A Michael Moore scoop: video of President Bush as he prepares to declare war on March 19, 2003. |
Writing in the New York Times, columnist Frank Rich suggests that Michael Moore is “detonating dynamite” with the imminent release of Fahrenheit 9/11, as he presents war-time pictures that have been largely shielded from our view. At first, Moore’s Cannes’ award-winning film offers viewers a brief, tendentious recap of recent Bush history: Katherine Harris, the Supreme Court, AWOL in Alabama, Halliburton, the Patriot Act, and more.
Then, Rich reports, “the movie veers off in another direction entirely” as Moore sets about to chronicle, with wrenching impact, “the actual dying, of American troops and Iraqi civilians alike, with all the ripped flesh and spilled guts that the violence of war entails.” Next, the viewer is shown footage of events that are a precursor to the torture at Abu Ghraib prison …

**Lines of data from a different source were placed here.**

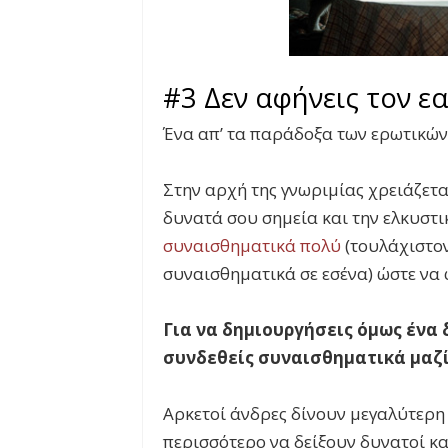
#3 Δεν αφήνεις τον ε
Ένα απ’ τα παράδοξα των ερωτικών 
Στην αρχή της γνωριμίας χρειάζεται
δυνατά σου σημεία και την ελκυστι
συναισθηματικά πολύ
(τουλάχιστον
συναισθηματικά σε εσένα) ώστε να 
Για να δημιουργήσεις όμως ένα 
συνδεθείς συναισθηματικά μαζί
Αρκετοί άνδρες δίνουν μεγαλύτερη
περισσότερο να δείξουν δυνατοί κα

Perhaps the most damning sequence in Fahrenheit 9/11 is the one showing American troops as they ridicule hooded detainees in a holding pen near Samara, Iraq, in December 2003. A male soldier touches the erection of a prisoner lying on a stretcher underneath a blanket, an intimation of the sexual humiliations that were happening at Abu Ghraib at that same time.
Rich concludes his powerfully written piece with the argument that: “No one would ever accuse Michael Moore of having a beautiful mind. Subtleties and fine distinctions are not his thing. That matters very little, it turns out, when you have a story this ugly and this powerful to tell.”